Sleep: Those who say they sleep just the right amount have lower loneliness scores, falling four points behind those who sleep less than desired and 7.3 points behind those who sleep more than desired. They are significantly less likely to feel as though they lack companionship (37 percent vs. 62 percent of those who oversleep) and are significantly more likely to feel like they have someone they can turn to (85 percent vs. 71 percent).
Spending time with family: Those who spend more time than desired with their family and those who spend less time than desired are on par with one another when it comes to experiencing feelings of loneliness. Those who report spending too much time with family stand out as being more likely than those who don't to say that they feel as though they are part of a group of friends (73 percent vs. 64 percent) and they can find companionship when they need it (74 percent vs. 67 percent).
Physical activity: People who say they get just the right amount of exercise are considerably less likely to be lonely. The loneliness score of those who exercise more than desired increases by 3.5 points, while a similar uptick is seen for those who exercise less than desired (3.7 points). Those who exercise more than desired and those exercising for just the right amount are on par when it comes to feeling as though they are part of a group of friends (79 percent, each), have a lot in common with others (75 percent of those who exercise more vs. 79 percent who exercise just right), and can find companionship when they want it (76 percent vs. 80 percent).

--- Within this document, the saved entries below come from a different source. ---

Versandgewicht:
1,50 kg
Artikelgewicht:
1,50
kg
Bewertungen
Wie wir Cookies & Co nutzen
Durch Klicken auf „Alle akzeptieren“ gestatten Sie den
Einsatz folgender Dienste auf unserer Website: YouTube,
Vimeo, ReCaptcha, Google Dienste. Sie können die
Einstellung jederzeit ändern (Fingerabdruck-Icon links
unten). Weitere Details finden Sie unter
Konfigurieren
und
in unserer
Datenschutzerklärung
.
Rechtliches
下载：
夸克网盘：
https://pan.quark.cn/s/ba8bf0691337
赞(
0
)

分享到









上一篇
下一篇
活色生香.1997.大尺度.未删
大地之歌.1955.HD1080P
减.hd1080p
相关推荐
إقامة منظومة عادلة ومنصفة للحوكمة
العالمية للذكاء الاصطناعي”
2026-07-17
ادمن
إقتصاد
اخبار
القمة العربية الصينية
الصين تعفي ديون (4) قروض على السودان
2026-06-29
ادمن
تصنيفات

Meaningful and manageable worklife: Those who say they work just the right amount are least likely to be lonely – the loneliness score of those who work more than desired increases by just over three points, while those who work less than desired showed a 6-point increase in loneliness. Not surprisingly, those who report working less than desired are less likely to report having feelings associated with being less lonely (e.g., feeling outgoing and friendly, there are people you can talk to, etc.), compared to those who work more than desired.

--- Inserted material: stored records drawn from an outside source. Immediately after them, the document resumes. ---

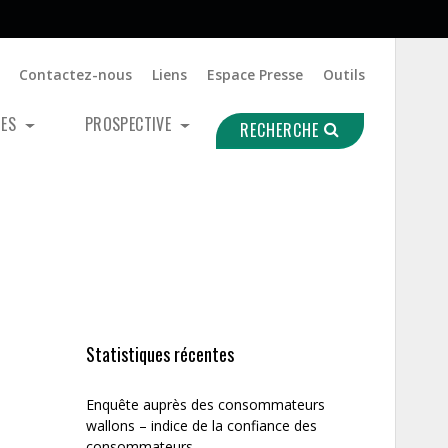
Contactez-nous
Liens
Espace Presse
Outils
UES
PROSPECTIVE
RECHERCHE
Statistiques récentes
Enquête auprès des consommateurs
wallons – indice de la confiance des
consommateurs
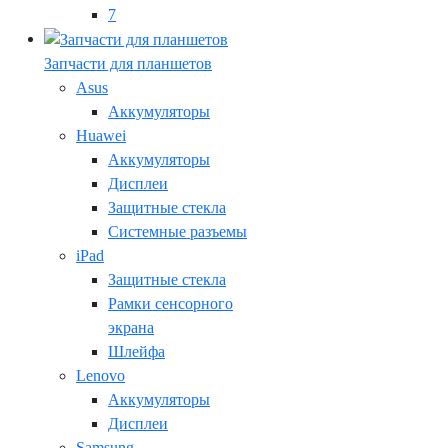
7
Запчасти для планшетов
Asus
Аккумуляторы
Huawei
Аккумуляторы
Дисплеи
Защитные стекла
Системные разъемы
iPad
Защитные стекла
Рамки сенсорного
экрана
Шлейфа
Lenovo
Аккумуляторы
Дисплеи
Samsung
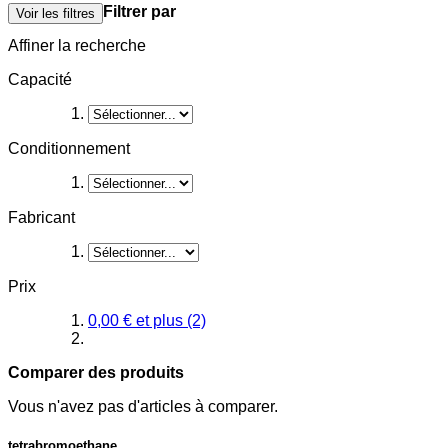
Filtrer par
Voir les filtres
Affiner la recherche
Capacité
Conditionnement
Fabricant
Prix
0,00 €
et plus
(2)
Comparer des produits
Vous n'avez pas d'articles à comparer.
tetrabromoethane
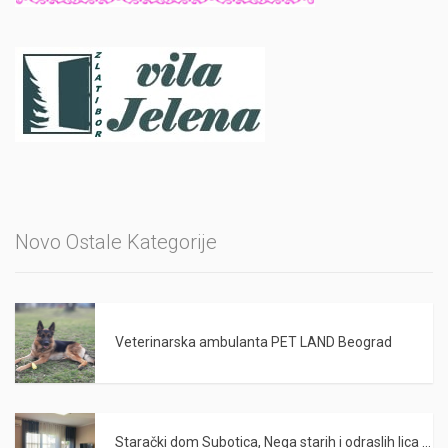
Novo Ostale Kategorije
Veterinarska ambulanta PET LAND Beograd
Starački dom Subotica, Nega starih i odraslih lica WARDA 2021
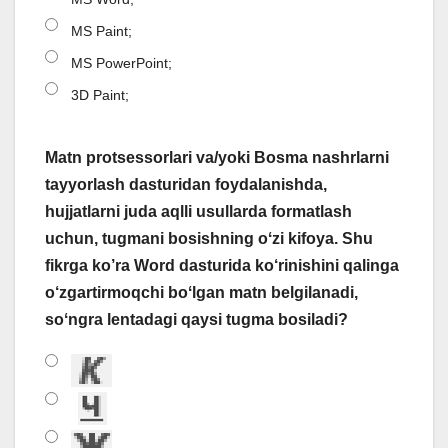
MS Paint;
MS PowerPoint;
3D Paint;
Matn protsessorlari va/yoki Bosma nashrlarni
tayyorlash dasturidan foydalanishda,
hujjatlarni juda aqlli usullarda formatlash
uchun, tugmani bosishning oʻzi kifoya. Shu
fikrga ko’ra Word dasturida ko‘rinishini qalinga
o‘zgartirmoqchi boʻlgan matn belgilanadi,
soʻngra lentadagi qaysi tugma bosiladi?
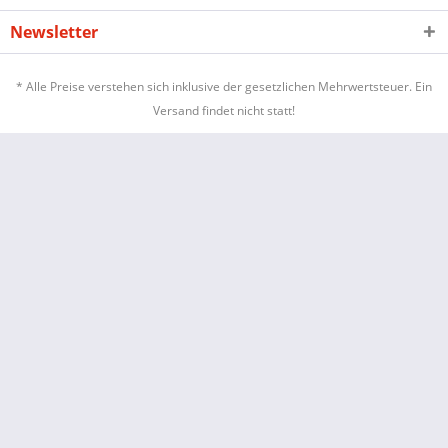
Newsletter
* Alle Preise verstehen sich inklusive der gesetzlichen Mehrwertsteuer. Ein
Versand findet nicht statt!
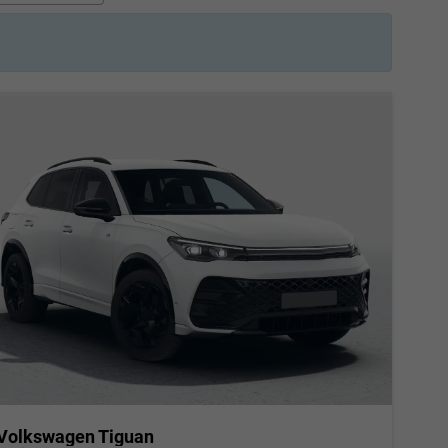
Volkswagen Tiguan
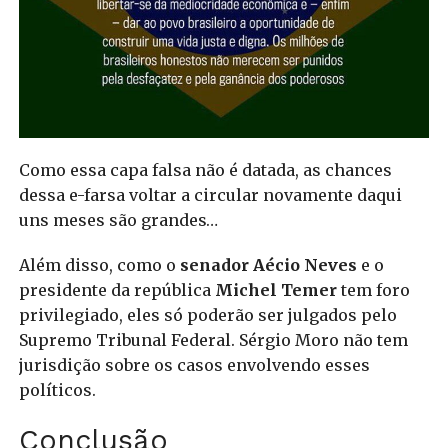
Como essa capa falsa não é datada, as chances
dessa e-farsa voltar a circular novamente daqui
uns meses são grandes…
Além disso, como o
senador Aécio Neves
e o
presidente da república
Michel Temer
tem foro
privilegiado, eles só poderão ser julgados pelo
Supremo Tribunal Federal. Sérgio Moro não tem
jurisdição sobre os casos envolvendo esses
políticos.
Conclusão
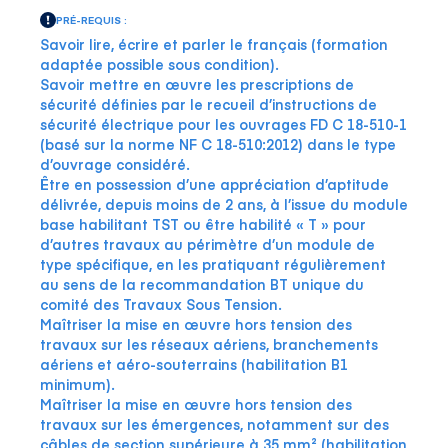
PRÉ-REQUIS :
Savoir lire, écrire et parler le français (formation
adaptée possible sous condition).
Savoir mettre en œuvre les prescriptions de
sécurité définies par le recueil d’instructions de
sécurité électrique pour les ouvrages
FD C 18-510-1
(basé sur la norme NF C 18-510:2012)
dans le type
d’ouvrage considéré.
Être en possession d’une appréciation d’aptitude
délivrée, depuis moins de 2 ans, à l’issue du module
base habilitant TST ou être habilité « T » pour
d’autres travaux au périmètre d’un module de
type spécifique, en les pratiquant régulièrement
au sens de la recommandation BT unique du
comité des Travaux Sous Tension.
Maîtriser la mise en œuvre hors tension des
travaux sur les réseaux aériens, branchements
aériens et aéro-souterrains (habilitation B1
minimum).
Maîtriser la mise en œuvre hors tension des
travaux sur les émergences, notamment sur des
câbles de section supérieure à 35 mm² (habilitation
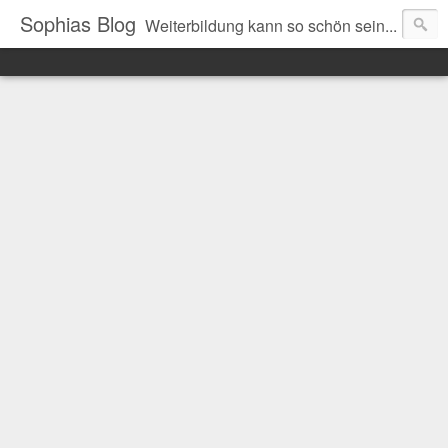
Sophias Blog
Weiterbildung kann so schön sein...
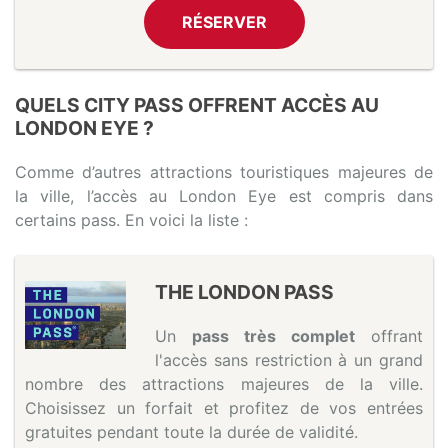
RÉSERVER
QUELS CITY PASS OFFRENT ACCÈS AU
LONDON EYE ?
Comme d’autres attractions touristiques majeures de
la ville, l’accès au London Eye est compris dans
certains pass. En voici la liste :
THE LONDON PASS
Un
pass très complet
offrant
l'accès sans restriction à un grand
nombre des attractions majeures de la ville.
Choisissez un forfait et profitez de vos entrées
gratuites pendant toute la durée de validité.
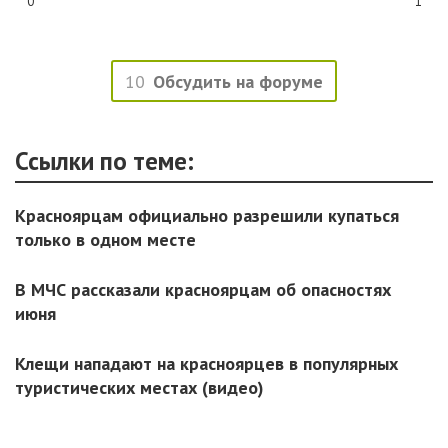
0
1
10
Обсудить на форуме
Ссылки по теме:
Красноярцам официально разрешили купаться
только в одном месте
В МЧС рассказали красноярцам об опасностях
июня
Клещи нападают на красноярцев в популярных
туристических местах (видео)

"These results clearly point to the benefits meaningful in-person connections can have on loneliness, including those in the workplace and the one that takes place in your doctor's office as a part of the annual checkup," said Douglas Nemecek, M.D., chief medical officer for Behavioral Health at Cigna. "While one solution won't stop this growing public health issue, we've started to make changes to our business to help our clients and others to tackle loneliness and realize their vitality."